Every book needs a sense of impending doom. It's not only the WHAT IS GOING TO HAPPEN NEXT question that keeps pages turning. The WHEN IS THIS ALL GOING TO FALL APART question that also works.
It is of course hingent on that thin thin line of dramatic irony. For this question to work the reader has to know or suspect something that the character doesn't....wait a second, that's not even true - that book that Maureen and Sinead love - Something Blue - that hinges TOTALLY on when is the shit going to hit the fan regarding this woman's affair with her best friend's fiancee? The main character knows the poop and fan are going to meet - she just keeps at it anyway -- But THAT creates a seriously thin line between I'm totally invested in this character's delimma and this character is a total idiot. I leaned toward the idiot - Sinead and Maureen went the other way. I totally digress - Maureen is at the film festival (feel free to curse her - Sinead and I are) so I am taking on her tangents.
Anywho---
I think most books benefit from a little of the when is this all going to fall apart dramatic tension. It's why romantic suspense writers use the villian POV, and it's working really well in that subgenre. But last night - my scenes were all working - lots conflict and tension but as Sinead pointed out - no doom. It's about getting the two questions working together - the what and when. As for Sinead I think I gave her bad critique months ago and said something along the lines of "if the reader already suspects - why drag it out?" Stupid me. Dragging it out for dramatic irony is the point.
9 comments:
I really, really agree about the impending doom. The reader can know what's about to happen, can anticipate the shit hitting the fan, can even guess the secret the writer is trying to keep, as long as the scene where all is revealed is really, really satisfying.

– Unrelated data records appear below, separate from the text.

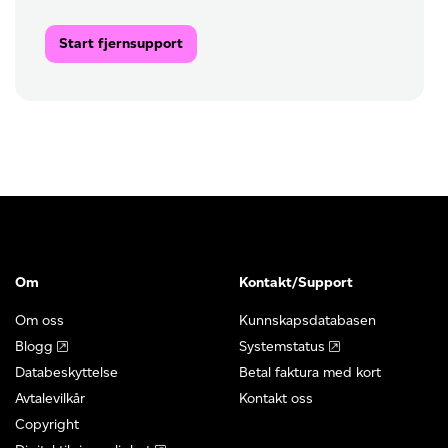
Start fjernsupport
Om
Kontakt/Support
Om oss
Kunnskapsdatabasen
Blogg
Systemstatus
Databeskyttelse
Betal faktura med kort
Avtalevilkår
Kontakt oss
Copyright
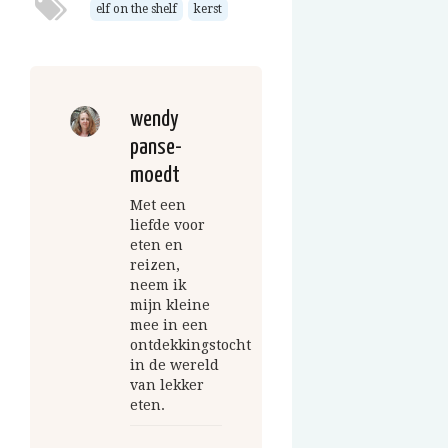
elf on the shelf
kerst
wendy
panse-
moedt
Met een
liefde voor
eten en
reizen,
neem ik
mijn kleine
mee in een
ontdekkingstocht
in de wereld
van lekker
eten.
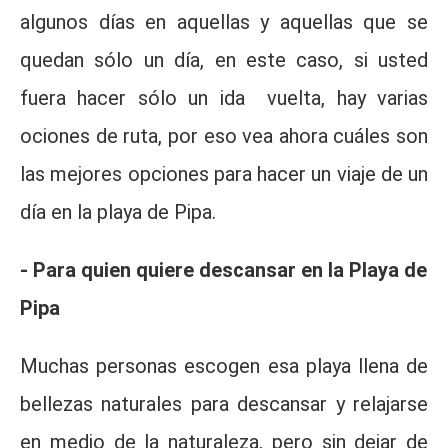
algunos días en aquellas y aquellas que se
quedan sólo un día, en este caso, si usted
fuera hacer sólo un ida vuelta, hay varias
ociones de ruta, por eso vea ahora cuáles son
las mejores opciones para hacer un viaje de un
día en la playa de Pipa.
- Para quien quiere descansar en la Playa de
Pipa
Muchas personas escogen esa playa llena de
bellezas naturales para descansar y relajarse
en medio de la naturaleza, pero sin dejar de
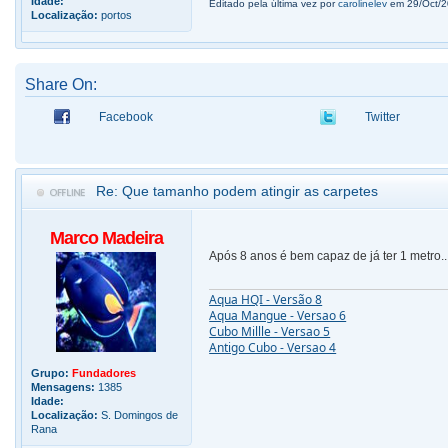
Idade:
Editado pela última vez por
carolinelev
em 29/Oct/20
Localização:
portos
Share On:
Facebook
Twitter
Re: Que tamanho podem atingir as carpetes
Marco Madeira
Após 8 anos é bem capaz de já ter 1 metro..
Aqua HQI - Versão 8
Aqua Mangue - Versao 6
Cubo Millle - Versao 5
Antigo Cubo - Versao 4
Grupo:
Fundadores
Mensagens:
1385
Idade:
Localização:
S. Domingos de
Rana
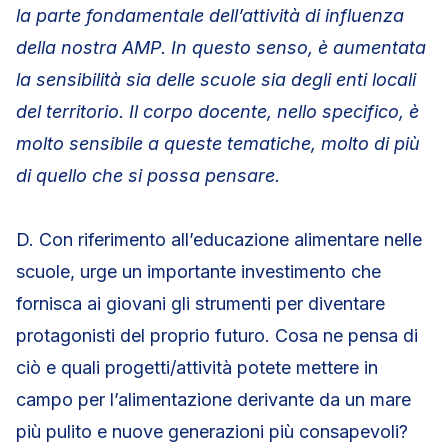
la parte fondamentale dell’attività di influenza
della nostra AMP. In questo senso, è aumentata
la sensibilità sia delle scuole sia degli enti locali
del territorio. Il corpo docente, nello specifico, è
molto sensibile a queste tematiche, molto di più
di quello che si possa pensare.
D. Con riferimento all’educazione alimentare nelle
scuole, urge un importante investimento che
fornisca ai giovani gli strumenti per diventare
protagonisti del proprio futuro. Cosa ne pensa di
ciò e quali progetti/attività potete mettere in
campo per l’alimentazione derivante da un mare
più pulito e nuove generazioni più consapevoli?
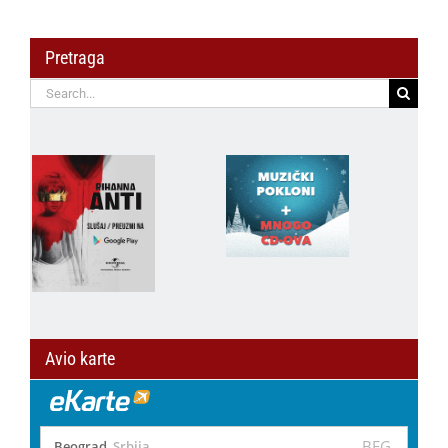
Pretraga
Search
for:
Avio karte
BEG
Beograd
,
Srbija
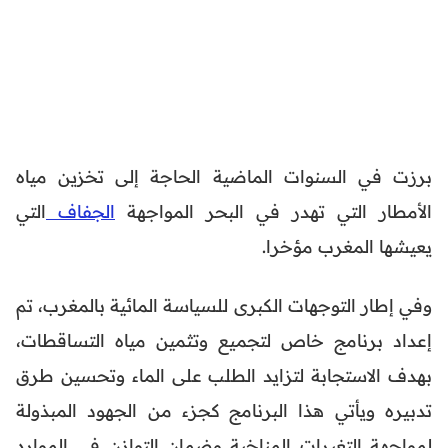
برزت في السنوات الماضية الحاجة إلى تخزين مياه
الأمطار التي تهدر في البحر المواجهة
الجفاف
التي
يعيشها المغرب مؤخرا.
وفي إطار التوجهات الكبرى للسياسة المائية بالمغرب، تم
إعداد برنامج خاص لتجميع وتثمين مياه التساقطات،
بهدف الاستجابة لتزايد الطلب على الماء وتحسين طرق
تدبيره ويأتي هذا البرنامج كجزء من الجهود المبذولة
لمواجهة التغيرات المناخية وضمان التوازن في الموارد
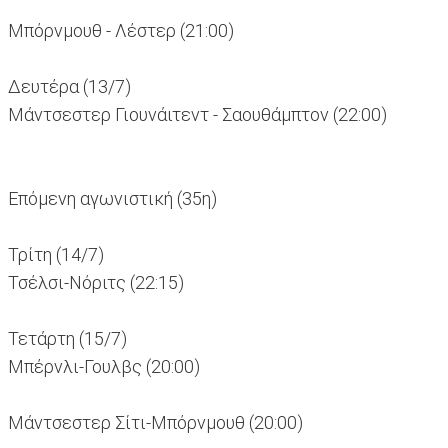
Μπόρνμουθ - Λέστερ (21:00)
Δευτέρα (13/7)
Μάντσεστερ Γιουνάιτεντ - Σαουθάμπτον (22:00)
Επόμενη αγωνιστική (35η)
Τρίτη (14/7)
Τσέλσι-Νόριτς (22:15)
Τετάρτη (15/7)
Μπέρνλι-Γουλβς (20:00)
Μάντσεστερ Σίτι-Μπόρνμουθ (20:00)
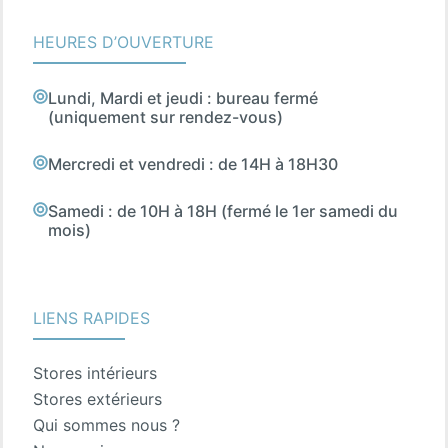
HEURES D’OUVERTURE
Lundi, Mardi et jeudi : bureau fermé
(uniquement sur rendez-vous)
Mercredi et vendredi : de 14H à 18H30
Samedi : de 10H à 18H (fermé le 1er samedi du
mois)
LIENS RAPIDES
Stores intérieurs
Stores extérieurs
Qui sommes nous ?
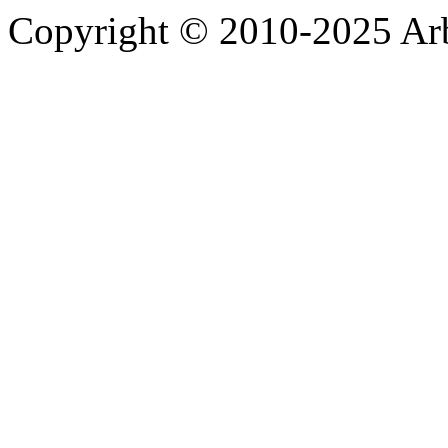
Copyright © 2010-2025 A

So when the shit does hit the fan, that scene, has to be fantastic.
Ps. You didn't give me a bad critique. I had the reveal too late, and then I moved it too early..
Now I know.. It was a good session last night, or are we thinking that cause it was all our stuff?
That is a brilliant way of describing it Molly! It is all about the impending doom, and waiting to see how the characters are going to react when it finally happens.
I'm going to write that and put it above my desk.
Yeah - it is about getting that fan meets poop scene just right - but if you do get it - it's so satisfying.
Thanks Christine! Glad it works for you too!
Great post, Molly (I'm a writing buddy of Maureen's and lurk around DWT a lot!). I often wondered if knowing it is inevitable the poop will hit the an dampens a story. But as you described it, knowing this can make you turn the pages.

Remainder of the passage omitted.